**Brief:** The entries below should be given again exactly, minus their pictures.

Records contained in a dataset
..............................
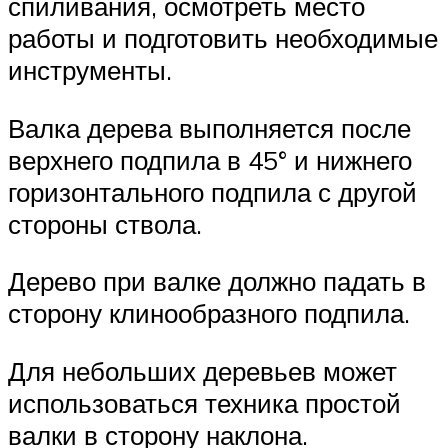
спиливания, осмотреть место
работы и подготовить необходимые
инструменты.
Валка дерева выполняется после
верхнего подпила в 45° и нижнего
горизонтального подпила с другой
стороны ствола.
Дерево при валке должно падать в
сторону клинообразного подпила.
Для небольших деревьев может
использоваться техника простой
валки в сторону наклона.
..............................
**Completed exercise:**
спиливания, осмотреть место
работы и подготовить необходимые
инструменты.
Валка дерева выполняется после
верхнего подпила в 45° и нижнего
горизонтального подпила с другой
стороны ствола.
Дерево при валке должно падать в
сторону клинообразного подпила.
Для небольших деревьев может
использоваться техника простой
валки в сторону наклона.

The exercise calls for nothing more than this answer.